:: DATASET ENTRIES ::
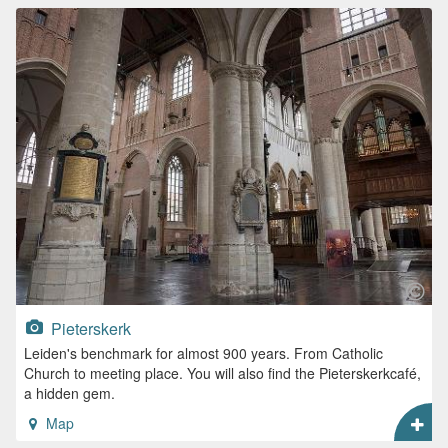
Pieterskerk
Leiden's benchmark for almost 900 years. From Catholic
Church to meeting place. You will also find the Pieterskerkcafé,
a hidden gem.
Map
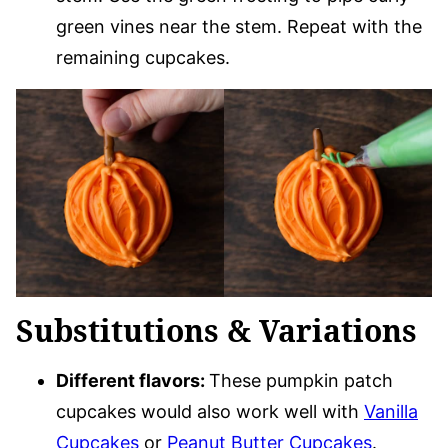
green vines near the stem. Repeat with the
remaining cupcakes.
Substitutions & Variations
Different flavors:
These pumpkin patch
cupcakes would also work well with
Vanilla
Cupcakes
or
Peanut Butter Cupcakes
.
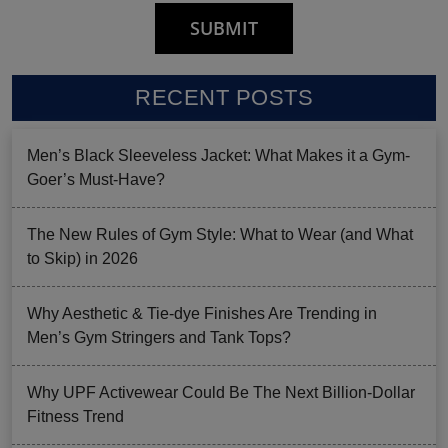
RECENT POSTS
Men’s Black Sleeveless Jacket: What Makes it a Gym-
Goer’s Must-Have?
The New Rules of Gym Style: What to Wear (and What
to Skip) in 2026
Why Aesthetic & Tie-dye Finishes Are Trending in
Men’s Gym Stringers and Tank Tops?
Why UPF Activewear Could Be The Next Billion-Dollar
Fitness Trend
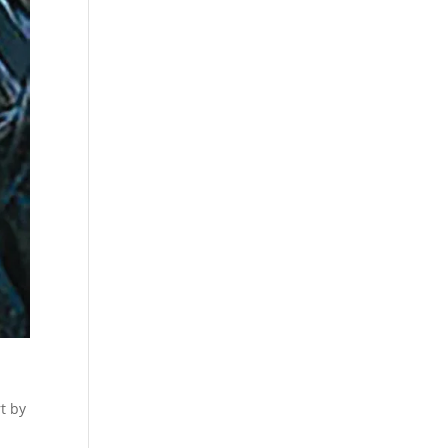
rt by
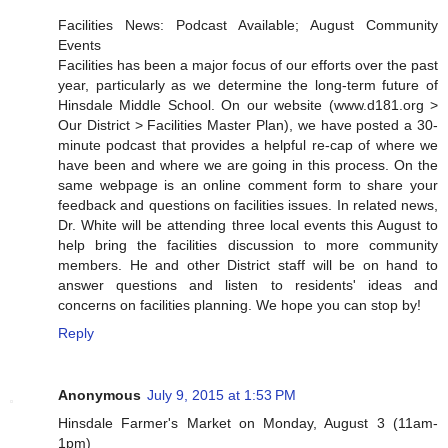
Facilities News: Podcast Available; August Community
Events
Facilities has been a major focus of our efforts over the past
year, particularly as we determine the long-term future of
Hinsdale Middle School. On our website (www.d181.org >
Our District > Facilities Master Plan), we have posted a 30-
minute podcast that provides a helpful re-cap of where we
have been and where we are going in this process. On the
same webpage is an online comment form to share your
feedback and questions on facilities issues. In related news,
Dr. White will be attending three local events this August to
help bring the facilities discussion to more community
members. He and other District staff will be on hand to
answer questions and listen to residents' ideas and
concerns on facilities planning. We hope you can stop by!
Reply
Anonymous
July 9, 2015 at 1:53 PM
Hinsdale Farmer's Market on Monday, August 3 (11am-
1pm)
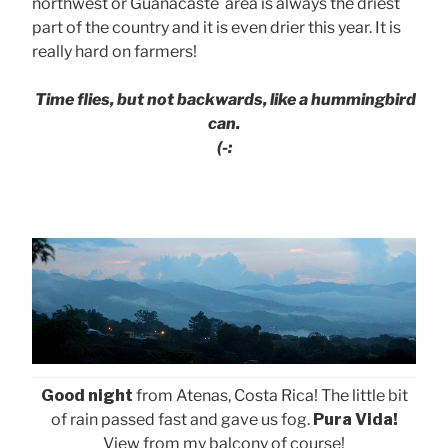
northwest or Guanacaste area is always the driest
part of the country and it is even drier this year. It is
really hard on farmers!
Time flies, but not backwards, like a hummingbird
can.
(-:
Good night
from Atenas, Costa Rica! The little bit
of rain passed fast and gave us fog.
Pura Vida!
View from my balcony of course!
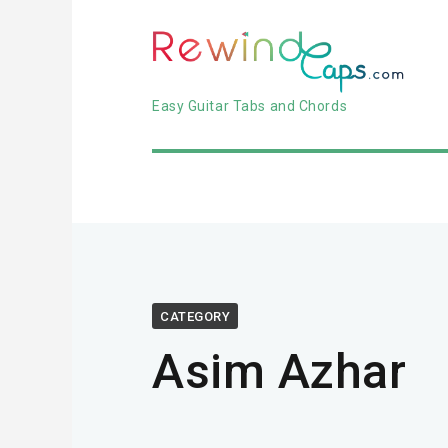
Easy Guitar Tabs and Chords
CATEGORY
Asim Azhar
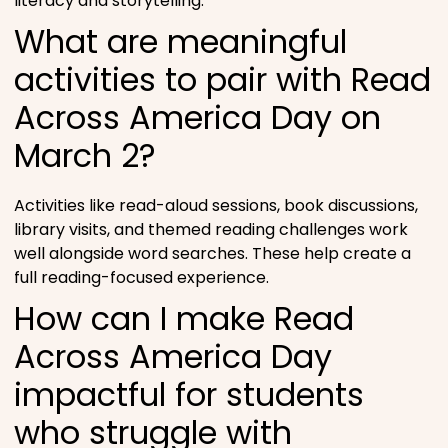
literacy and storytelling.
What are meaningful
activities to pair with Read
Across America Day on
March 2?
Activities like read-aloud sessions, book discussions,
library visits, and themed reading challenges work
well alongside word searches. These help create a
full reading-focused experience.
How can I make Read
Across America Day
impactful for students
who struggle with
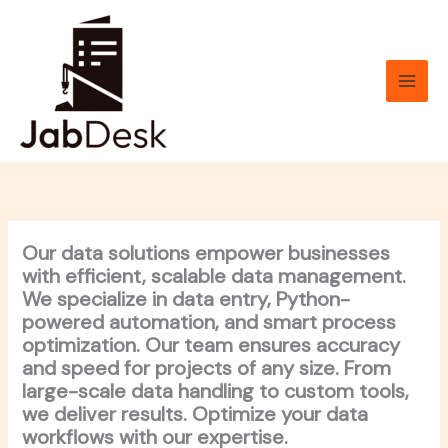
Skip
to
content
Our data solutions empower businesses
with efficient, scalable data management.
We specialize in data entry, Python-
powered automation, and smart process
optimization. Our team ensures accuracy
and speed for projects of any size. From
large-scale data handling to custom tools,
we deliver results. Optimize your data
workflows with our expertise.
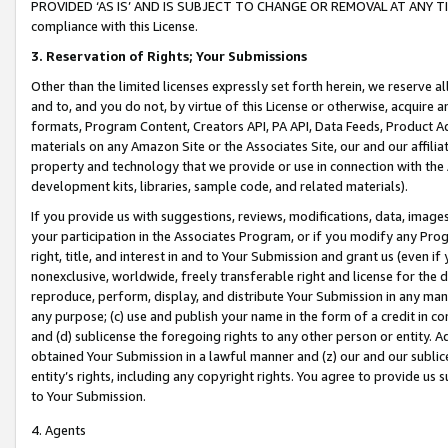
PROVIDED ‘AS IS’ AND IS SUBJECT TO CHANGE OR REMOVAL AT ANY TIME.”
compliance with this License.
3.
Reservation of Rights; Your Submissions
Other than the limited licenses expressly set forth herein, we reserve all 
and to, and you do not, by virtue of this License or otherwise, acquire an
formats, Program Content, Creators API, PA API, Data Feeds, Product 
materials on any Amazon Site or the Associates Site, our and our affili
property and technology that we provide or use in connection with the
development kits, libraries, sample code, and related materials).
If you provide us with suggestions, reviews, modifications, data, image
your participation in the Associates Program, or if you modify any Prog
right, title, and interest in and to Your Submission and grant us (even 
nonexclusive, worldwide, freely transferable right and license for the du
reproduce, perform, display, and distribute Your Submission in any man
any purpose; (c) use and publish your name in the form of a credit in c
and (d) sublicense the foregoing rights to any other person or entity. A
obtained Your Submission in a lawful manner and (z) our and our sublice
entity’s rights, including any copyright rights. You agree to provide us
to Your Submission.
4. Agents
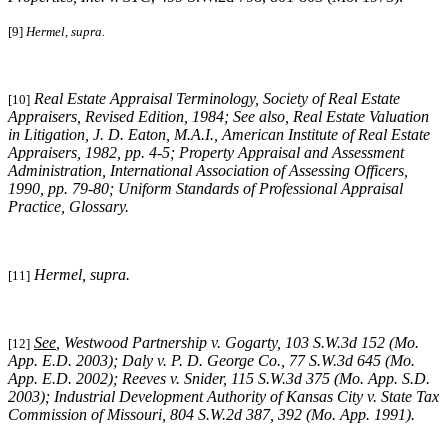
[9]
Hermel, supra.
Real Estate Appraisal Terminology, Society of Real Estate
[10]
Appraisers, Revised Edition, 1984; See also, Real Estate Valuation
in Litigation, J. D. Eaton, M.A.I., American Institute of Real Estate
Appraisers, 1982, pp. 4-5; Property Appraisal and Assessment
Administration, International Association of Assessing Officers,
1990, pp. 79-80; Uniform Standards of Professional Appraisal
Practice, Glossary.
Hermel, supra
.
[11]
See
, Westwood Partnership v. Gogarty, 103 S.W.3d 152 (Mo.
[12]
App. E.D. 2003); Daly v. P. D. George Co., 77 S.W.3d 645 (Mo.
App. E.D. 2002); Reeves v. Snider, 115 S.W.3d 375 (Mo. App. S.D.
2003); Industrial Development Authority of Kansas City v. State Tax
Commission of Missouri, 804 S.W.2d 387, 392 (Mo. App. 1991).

:: WHAT NEEDS TO BE DONE ::
Write out the listing above exactly, images omitted.

:: ANSWER SPACE ::
Pieterskerk
Leiden's benchmark for almost 900 years. From Catholic
Church to meeting place. You will also find the Pieterskerkcafé,
a hidden gem.
Map
green vines near the stem. Repeat with the
remaining cupcakes.
Substitutions & Variations
Different flavors:
These pumpkin patch
cupcakes would also work well with
Vanilla
Cupcakes
or
Peanut Butter Cupcakes
.
RECENT POSTS
Men’s Black Sleeveless Jacket: What Makes it a Gym-
Goer’s Must-Have?
The New Rules of Gym Style: What to Wear (and What
to Skip) in 2026
Why Aesthetic & Tie-dye Finishes Are Trending in
Men’s Gym Stringers and Tank Tops?
Why UPF Activewear Could Be The Next Billion-Dollar
Fitness Trend
rt by
Facilities News: Podcast Available; August Community
Events
Facilities has been a major focus of our efforts over the past
year, particularly as we determine the long-term future of
Hinsdale Middle School. On our website (www.d181.org >
Our District > Facilities Master Plan), we have posted a 30-
minute podcast that provides a helpful re-cap of where we
have been and where we are going in this process. On the
same webpage is an online comment form to share your
feedback and questions on facilities issues. In related news,
Dr. White will be attending three local events this August to
help bring the facilities discussion to more community
members. He and other District staff will be on hand to
answer questions and listen to residents' ideas and
concerns on facilities planning. We hope you can stop by!
Reply
Anonymous
July 9, 2015 at 1:53 PM
Hinsdale Farmer's Market on Monday, August 3 (11am-
1pm)
northwest or Guanacaste area is always the driest
part of the country and it is even drier this year. It is
really hard on farmers!
Time flies, but not backwards, like a hummingbird
can.
(-:
Good night
from Atenas, Costa Rica! The little bit
of rain passed fast and gave us fog.
Pura Vida!
View from my balcony of course!
Easy Guitar Tabs and Chords
CATEGORY
Asim Azhar
literacy and storytelling.
What are meaningful
activities to pair with Read
Across America Day on
March 2?
Activities like read-aloud sessions, book discussions,
library visits, and themed reading challenges work
well alongside word searches. These help create a
full reading-focused experience.
How can I make Read
Across America Day
impactful for students
who struggle with
Skip
to
content
Our data solutions empower businesses
with efficient, scalable data management.
We specialize in data entry, Python-
powered automation, and smart process
optimization. Our team ensures accuracy
and speed for projects of any size. From
large-scale data handling to custom tools,
we deliver results. Optimize your data
workflows with our expertise.
PROVIDED ‘AS IS’ AND IS SUBJECT TO CHANGE OR REMOVAL AT ANY TIME.”
compliance with this License.
3.
Reservation of Rights; Your Submissions
Other than the limited licenses expressly set forth herein, we reserve all 
and to, and you do not, by virtue of this License or otherwise, acquire an
formats, Program Content, Creators API, PA API, Data Feeds, Product 
materials on any Amazon Site or the Associates Site, our and our affili
property and technology that we provide or use in connection with the
development kits, libraries, sample code, and related materials).
If you provide us with suggestions, reviews, modifications, data, image
your participation in the Associates Program, or if you modify any Prog
right, title, and interest in and to Your Submission and grant us (even 
nonexclusive, worldwide, freely transferable right and license for the du
reproduce, perform, display, and distribute Your Submission in any man
any purpose; (c) use and publish your name in the form of a credit in c
and (d) sublicense the foregoing rights to any other person or entity. A
obtained Your Submission in a lawful manner and (z) our and our sublice
entity’s rights, including any copyright rights. You agree to provide us
to Your Submission.
4. Agents
[9]
Hermel, supra.
Real Estate Appraisal Terminology, Society of Real Estate
[10]
Appraisers, Revised Edition, 1984; See also, Real Estate Valuation
in Litigation, J. D. Eaton, M.A.I., American Institute of Real Estate
Appraisers, 1982, pp. 4-5; Property Appraisal and Assessment
Administration, International Association of Assessing Officers,
1990, pp. 79-80; Uniform Standards of Professional Appraisal
Practice, Glossary.
Hermel, supra
.
[11]
See
, Westwood Partnership v. Gogarty, 103 S.W.3d 152 (Mo.
[12]
App. E.D. 2003); Daly v. P. D. George Co., 77 S.W.3d 645 (Mo.
App. E.D. 2002); Reeves v. Snider, 115 S.W.3d 375 (Mo. App. S.D.
2003); Industrial Development Authority of Kansas City v. State Tax
Commission of Missouri, 804 S.W.2d 387, 392 (Mo. App. 1991).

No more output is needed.